A number of cardiac abnormalities have been reported in ME/CFS in research studies - these are summarised and referenced in the Research section of the (2016) MEA purple book (abstract below). We can send a copy of this book to your GP, or your consultant, if you live in the UK and supply the MEA with contact details.
One reason why some people with ME/CFS have abnormalities relating to pulse rate (especially palpitations) and low blood pressure (hypotension) is because a key part of the autonomic nervous system (that regulates pulse rate and blood pressure) is quite often involved in ME/CFS. And in some cases this also results in a specific problem called POTS (postural orthostatic tachycardia syndrome) - which produces dizziness, palpitations, feeling lightheaded and sometimes even fainting.

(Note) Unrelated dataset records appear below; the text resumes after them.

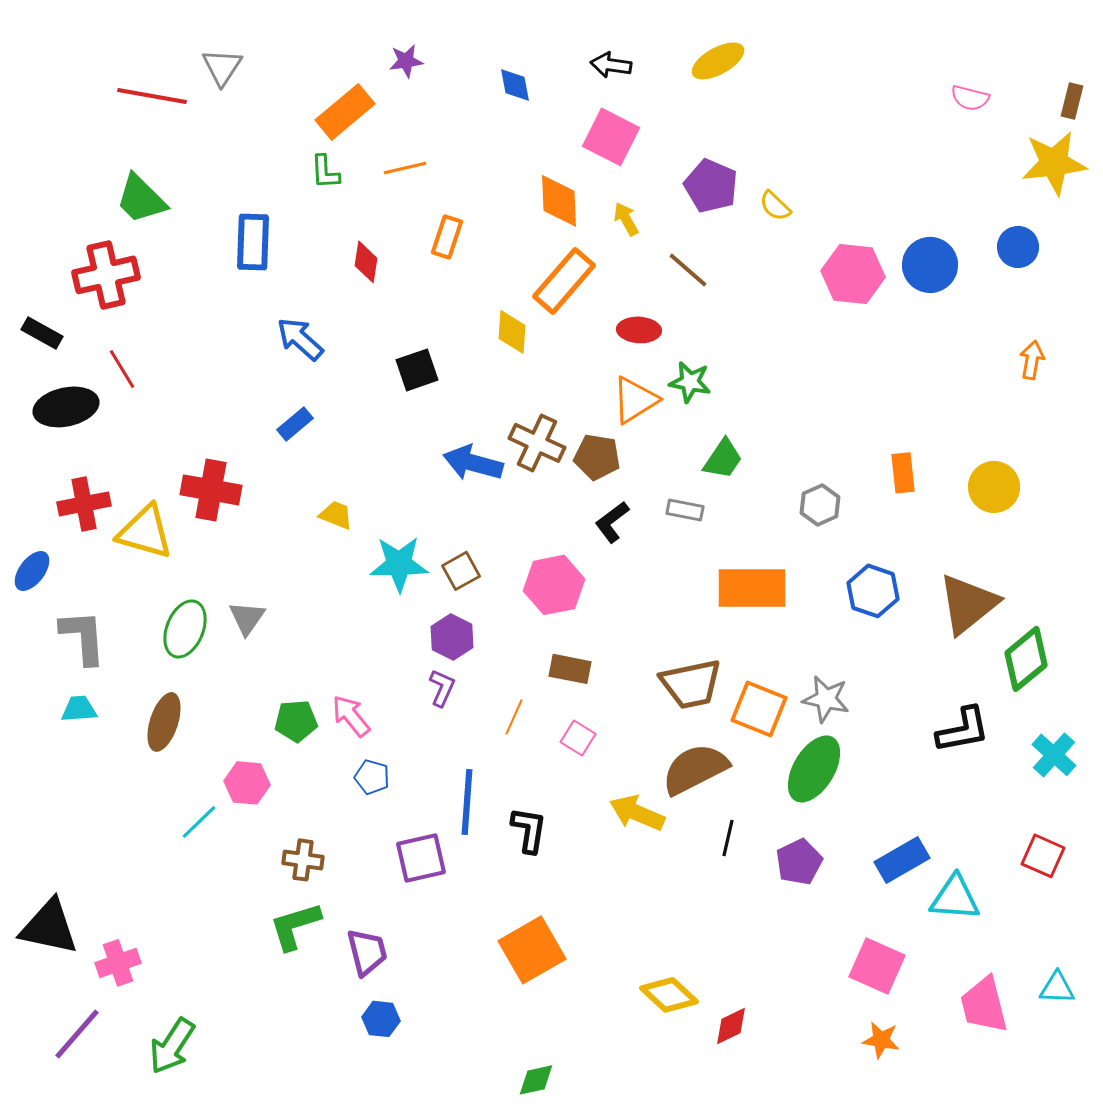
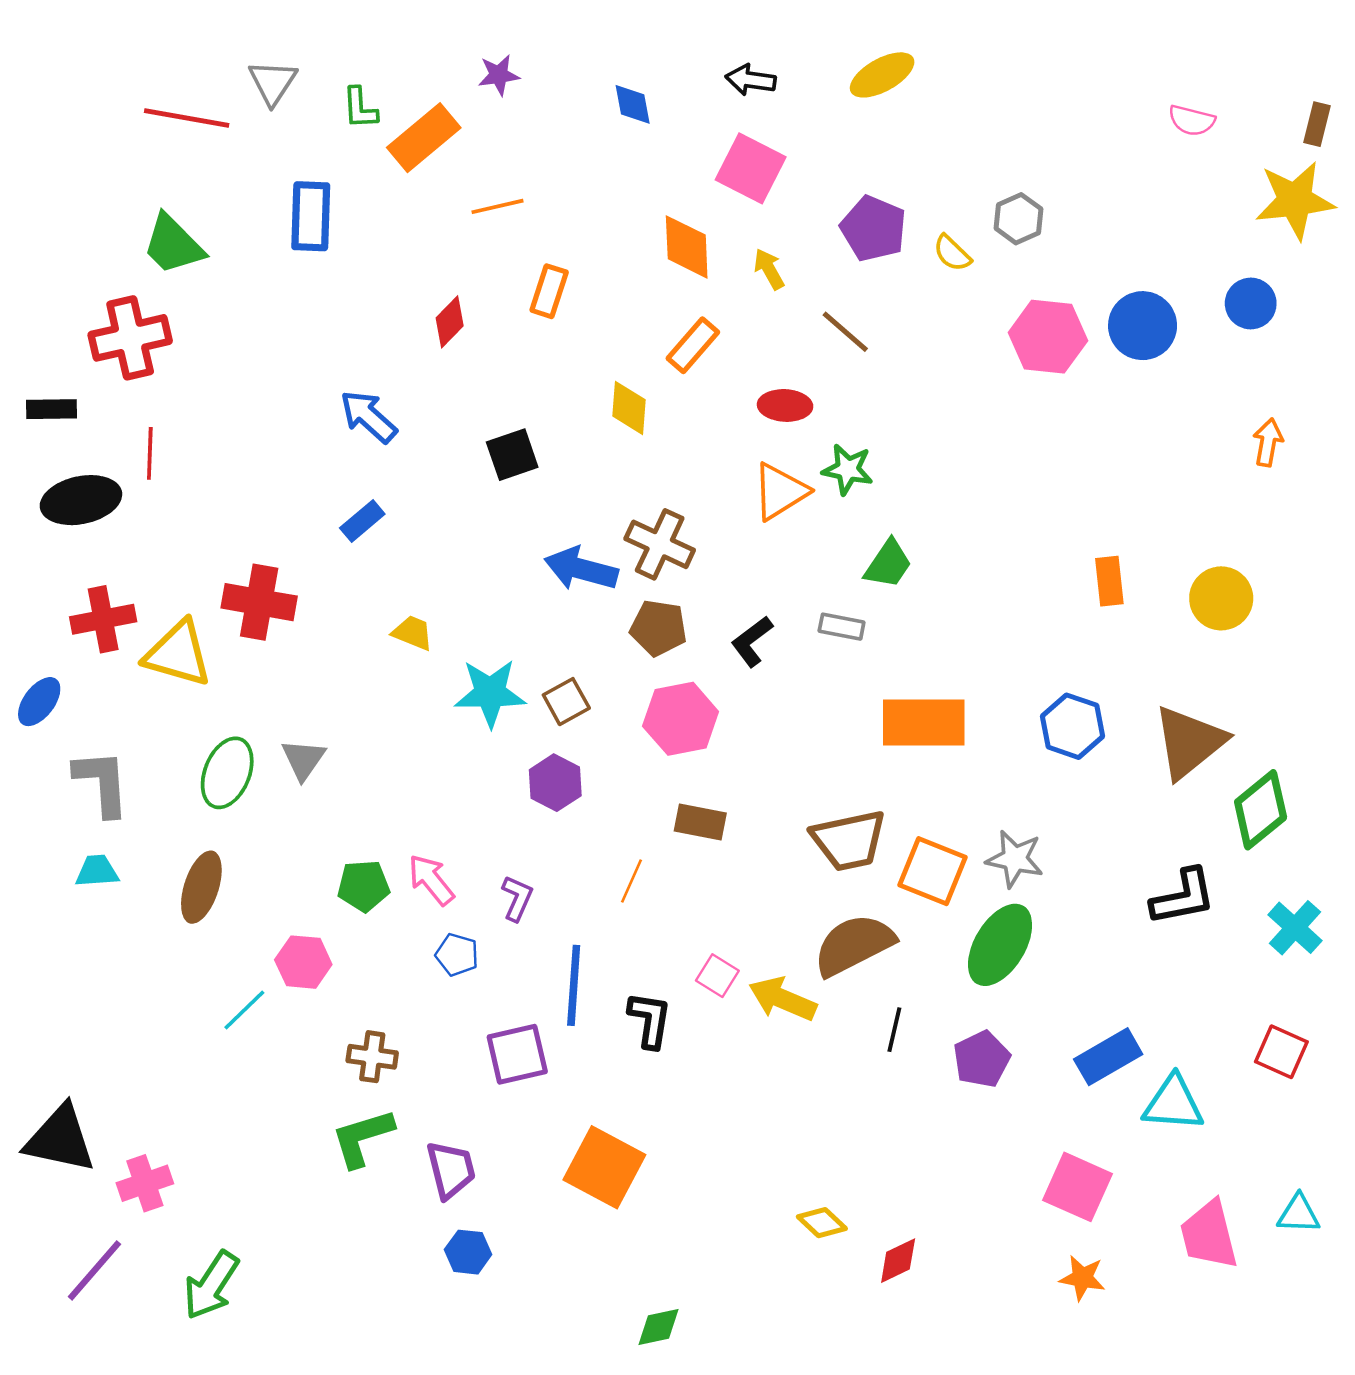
green L-shape: (325, 172) -> (360, 108), moved
blue rectangle: (253, 242) -> (311, 216), moved
red diamond: (366, 262) -> (450, 322), turned 36
orange rectangle: (564, 281) -> (693, 345), size x0.7
black rectangle: (42, 333) -> (51, 409), turned -30
red line: (122, 369) -> (150, 453), turned 33
brown pentagon: (597, 457) -> (658, 628), moved
gray hexagon: (820, 505) -> (1018, 219), moved
purple L-shape: (442, 688) -> (517, 898), moved
pink square: (578, 738) -> (717, 976), moved
orange square: (532, 950) -> (604, 1167), moved, turned -32
yellow diamond: (669, 995) -> (822, 1223), size x0.7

Again, there is detailed information on the diagnosis of POTS, and a summary of key research papers in the MEA purple book
We also have a new MEA information leaflet covering all aspects of POTS relating to ME/CFS
From the Research section of the MEA purple book
5:5 Cardia Function
Although cardiac symptoms, such as palpitations and postural hypotension, may be the result of autonomic dysfunction, new research indicates that there could also be a role for impaired cardiac function.
Using magnetic resonance cardiac tagging – a novel technique that assesses myocardial wall function in vivo – Hollingsworth
et al (2012) found that patients with ME/CFS have markedly reduced cardiac mass and blood pool volumes, particularly end-diastolic volume. This results in significant impairments in stroke volume and cardiac output compared to controls.
A ‘small heart syndrome’, with small left ventricular size and low cardiac output, has been suggested to lead to poor physical stamina and chronic fatigue (Miwa and Fujita 2011; Peckerman
et al 2003).
Autonomic symptoms, including orthostatic intolerance. Autonomic symptoms are very common in ME/CFS, and orthostatic intolerance refers to an inability to sustain upright activity. Symptoms of orthostatic intolerance occur after standing up from a recumbent or resting position or after prolonged standing. They include light-headedness, spatial disorientation, feeling faint, sweating, palpitations and fainting. It is important to identify postural autonomic symptoms in patients because these patients are more likely to become bed-bound due to the fact that standing up makes them feel much worse.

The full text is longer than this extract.